Acquired Wealth And The Friendship Wealth Gap

Excessive money does not guarantee happiness.
Regardless of how many times you hear this in your head, you believe that things will be different for you. That you’d probably be able to manage it, and that you wouldn’t get carried away like these plainly lost and miserable individuals you see all over the media.

Let me tell you a story

I’d like to tell you about a tale I read in the newspaper some time ago.

It’s the tale of an ordinary individual who happens to win $200,000 in a lottery.

It is not a large sum of money, and prior to earning it, she was educated, hailed from a typical middle-class family, was married with two children, and had a quite regular life.

She was overjoyed to have won the money, but she had no idea what to do with it. She did, however, tell her family and friends, and the following day at work, news had spread.

Everyone congratulated her and began asking what she planned to do with the money, to which she replied genuinely that she hadn’t decided yet.

But then something unusual happened.

Her spouse decided to purchase a boat out of the blue. Her children had created shopping lists. Her brothers had phoned her and persuaded her that it would only be “fair” if they each received $10,000 from the money. On top of that, her coworkers and friends began asking her for large amounts of money to borrow.

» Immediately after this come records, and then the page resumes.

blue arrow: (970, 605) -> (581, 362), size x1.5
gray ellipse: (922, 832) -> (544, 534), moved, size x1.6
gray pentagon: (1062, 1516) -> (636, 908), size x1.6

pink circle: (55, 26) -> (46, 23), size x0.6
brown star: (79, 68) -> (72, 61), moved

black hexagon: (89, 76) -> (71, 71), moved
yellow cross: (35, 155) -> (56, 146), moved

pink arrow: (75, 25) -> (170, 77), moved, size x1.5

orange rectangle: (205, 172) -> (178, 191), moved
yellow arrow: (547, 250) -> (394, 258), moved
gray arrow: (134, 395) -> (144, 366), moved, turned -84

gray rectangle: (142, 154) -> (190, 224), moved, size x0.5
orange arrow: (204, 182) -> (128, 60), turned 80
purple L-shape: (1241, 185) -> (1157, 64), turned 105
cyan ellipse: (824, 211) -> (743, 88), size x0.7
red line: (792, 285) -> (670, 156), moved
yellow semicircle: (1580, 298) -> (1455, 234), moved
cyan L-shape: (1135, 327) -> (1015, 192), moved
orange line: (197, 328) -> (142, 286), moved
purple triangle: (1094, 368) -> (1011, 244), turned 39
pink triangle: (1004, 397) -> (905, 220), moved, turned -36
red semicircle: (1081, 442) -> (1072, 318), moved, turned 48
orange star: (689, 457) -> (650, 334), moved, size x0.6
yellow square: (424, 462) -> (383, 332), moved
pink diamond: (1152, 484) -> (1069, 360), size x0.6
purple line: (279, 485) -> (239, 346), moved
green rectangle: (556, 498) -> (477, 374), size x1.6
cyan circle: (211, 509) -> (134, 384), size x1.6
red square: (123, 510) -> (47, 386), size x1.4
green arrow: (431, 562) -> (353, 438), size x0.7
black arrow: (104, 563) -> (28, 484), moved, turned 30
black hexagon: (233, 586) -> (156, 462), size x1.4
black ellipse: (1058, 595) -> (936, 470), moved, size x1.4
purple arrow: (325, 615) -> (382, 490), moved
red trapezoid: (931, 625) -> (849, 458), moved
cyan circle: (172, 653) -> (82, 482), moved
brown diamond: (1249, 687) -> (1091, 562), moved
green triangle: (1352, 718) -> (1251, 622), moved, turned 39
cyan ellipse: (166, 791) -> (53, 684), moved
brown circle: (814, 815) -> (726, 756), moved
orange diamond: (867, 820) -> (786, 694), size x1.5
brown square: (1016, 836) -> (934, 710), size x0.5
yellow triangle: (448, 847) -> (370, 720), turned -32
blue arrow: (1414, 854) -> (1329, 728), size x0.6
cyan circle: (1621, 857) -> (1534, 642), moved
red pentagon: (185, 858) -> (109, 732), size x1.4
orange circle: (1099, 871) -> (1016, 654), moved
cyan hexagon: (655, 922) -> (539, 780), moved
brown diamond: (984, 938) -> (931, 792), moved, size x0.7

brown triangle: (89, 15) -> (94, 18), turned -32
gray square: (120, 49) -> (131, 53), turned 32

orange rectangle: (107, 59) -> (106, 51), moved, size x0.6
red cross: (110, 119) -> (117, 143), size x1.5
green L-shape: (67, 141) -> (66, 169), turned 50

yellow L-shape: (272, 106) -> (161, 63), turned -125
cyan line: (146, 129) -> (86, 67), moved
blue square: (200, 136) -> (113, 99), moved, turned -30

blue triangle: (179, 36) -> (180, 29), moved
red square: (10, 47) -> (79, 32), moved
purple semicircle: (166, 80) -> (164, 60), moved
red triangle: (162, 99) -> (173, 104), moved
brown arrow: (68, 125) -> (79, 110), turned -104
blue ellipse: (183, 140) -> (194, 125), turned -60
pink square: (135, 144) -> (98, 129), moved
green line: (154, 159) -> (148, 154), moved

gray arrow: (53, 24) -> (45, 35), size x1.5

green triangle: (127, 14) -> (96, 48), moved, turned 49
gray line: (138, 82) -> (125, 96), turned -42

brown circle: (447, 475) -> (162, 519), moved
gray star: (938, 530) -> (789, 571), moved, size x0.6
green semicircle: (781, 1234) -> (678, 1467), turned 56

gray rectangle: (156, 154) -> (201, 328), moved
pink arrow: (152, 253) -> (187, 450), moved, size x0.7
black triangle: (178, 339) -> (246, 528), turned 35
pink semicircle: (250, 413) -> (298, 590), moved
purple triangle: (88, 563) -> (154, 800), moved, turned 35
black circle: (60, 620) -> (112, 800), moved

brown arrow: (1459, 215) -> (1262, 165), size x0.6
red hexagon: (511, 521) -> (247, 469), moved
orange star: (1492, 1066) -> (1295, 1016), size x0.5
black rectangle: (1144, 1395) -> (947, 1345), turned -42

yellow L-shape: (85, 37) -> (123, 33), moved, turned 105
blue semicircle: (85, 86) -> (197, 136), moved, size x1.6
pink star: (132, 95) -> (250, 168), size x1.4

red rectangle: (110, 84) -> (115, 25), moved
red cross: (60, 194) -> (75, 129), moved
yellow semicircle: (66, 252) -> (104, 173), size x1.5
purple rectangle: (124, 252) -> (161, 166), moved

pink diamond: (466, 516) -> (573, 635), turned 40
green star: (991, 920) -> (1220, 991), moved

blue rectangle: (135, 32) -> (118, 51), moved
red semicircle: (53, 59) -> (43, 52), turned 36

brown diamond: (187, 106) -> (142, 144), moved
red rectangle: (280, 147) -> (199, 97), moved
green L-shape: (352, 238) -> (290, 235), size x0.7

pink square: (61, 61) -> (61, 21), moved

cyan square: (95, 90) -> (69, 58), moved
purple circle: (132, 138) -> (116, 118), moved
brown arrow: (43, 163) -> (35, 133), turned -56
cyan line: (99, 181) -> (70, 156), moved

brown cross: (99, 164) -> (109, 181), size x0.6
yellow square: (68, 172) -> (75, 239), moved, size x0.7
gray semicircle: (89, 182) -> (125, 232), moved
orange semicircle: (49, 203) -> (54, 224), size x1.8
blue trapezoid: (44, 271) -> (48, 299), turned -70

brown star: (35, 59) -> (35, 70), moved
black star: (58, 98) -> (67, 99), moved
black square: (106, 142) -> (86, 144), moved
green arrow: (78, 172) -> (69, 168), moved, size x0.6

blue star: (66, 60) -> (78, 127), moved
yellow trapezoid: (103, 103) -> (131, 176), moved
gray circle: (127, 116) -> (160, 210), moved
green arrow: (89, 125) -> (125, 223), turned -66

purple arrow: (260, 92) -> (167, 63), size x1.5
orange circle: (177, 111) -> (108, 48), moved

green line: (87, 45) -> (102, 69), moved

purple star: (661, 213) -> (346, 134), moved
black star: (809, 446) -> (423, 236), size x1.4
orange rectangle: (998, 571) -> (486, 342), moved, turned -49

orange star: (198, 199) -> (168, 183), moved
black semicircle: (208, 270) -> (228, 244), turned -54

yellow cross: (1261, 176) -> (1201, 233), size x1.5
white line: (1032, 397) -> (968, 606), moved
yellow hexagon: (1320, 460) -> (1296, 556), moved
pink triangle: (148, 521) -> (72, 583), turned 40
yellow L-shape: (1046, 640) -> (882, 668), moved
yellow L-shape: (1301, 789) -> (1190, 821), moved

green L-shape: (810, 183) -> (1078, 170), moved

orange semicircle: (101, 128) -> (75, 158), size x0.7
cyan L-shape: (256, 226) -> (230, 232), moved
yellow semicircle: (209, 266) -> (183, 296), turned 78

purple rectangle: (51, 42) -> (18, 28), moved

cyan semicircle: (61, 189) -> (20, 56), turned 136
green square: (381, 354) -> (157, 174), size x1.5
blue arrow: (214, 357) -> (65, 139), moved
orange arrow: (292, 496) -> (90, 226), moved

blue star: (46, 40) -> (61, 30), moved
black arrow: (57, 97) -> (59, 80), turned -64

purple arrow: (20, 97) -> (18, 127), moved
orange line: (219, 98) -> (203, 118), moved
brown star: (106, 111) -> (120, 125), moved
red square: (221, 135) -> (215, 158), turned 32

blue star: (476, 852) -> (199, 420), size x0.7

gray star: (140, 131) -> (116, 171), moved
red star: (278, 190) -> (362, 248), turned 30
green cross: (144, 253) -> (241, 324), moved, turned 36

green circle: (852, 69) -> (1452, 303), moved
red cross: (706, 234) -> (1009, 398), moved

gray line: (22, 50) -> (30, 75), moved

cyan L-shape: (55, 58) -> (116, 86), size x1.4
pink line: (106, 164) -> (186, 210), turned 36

Even the bank contacted to schedule a meeting to discuss investments.

She eventually decided to just pay off her home loan and put the remainder of the money in a regular bank account, leaving it there until people forgot about it, and then deciding what to do with that money afterwards.

I believe she handled the issue well. But that’s not why I wanted to tell you this tale.

I wanted to emphasize how people around you change when you make a lot of money. And the message from this narrative is not whether you could manage the money or how people’s behavior changed as a result of the money, but rather

How might all of these adjustments affect your happiness?

When you amass a significant quantity of money, people tend to flock to you in order to gain a piece of it.

Even her relatives wanted to obtain a piece of the money in the tale above.

So you’re in a scenario where you either start adhering to everyone’s wishes or irritate the people around you. Due to economic inequalities, some people may need to move their social group.

You will also notice that you are suddenly able to purchase items that you have always wanted to be able to afford, but none of the others around you can.

My argument is that riches may be an impediment to friendships and relationships.

And so, indirectly, a hindrance to your enjoyment.

The friendship wealth gap

Maybe you’re thinking, “Well, if my closest buddy can’t afford to go to the spa and I can, I’ll pay for her as well.”

Yes, you can, and I would certainly encourage it. However, consider this: how many times can you pay for your buddy before she begins to feel like a charity case? Or does she begin to feel as though she is abusing your resources?

She may also believe that if she continues to decline offers due to her personal financial condition, she will become that boring “no, I can’t” friend simply because she cannot afford to say “yes” to all of your fantastic ideas.

Because if your friend’s salary makes it difficult for her to ever return your charitable gestures, the presents you provide will just highlight the financial disparity between you two, creating a stain that may be tough to endure.

Also, although you want to reward your pals and would rather pay for someone to accompany you on that weekend than travel alone. You don’t want your charity to be taken advantage of.

You may decide to choose an activity that both you and your friends can afford in order to avoid financially difficult circumstances, but you may begin to feel compelled to settle for lower-quality options than you would have preferred.

It’s easy to reject all of this and claim that true friends don’t have these issues. However, with so many competing feelings – pride, jealousy, humiliation, pity, and empathy – it is seldom as simple in practice as it seems in theory.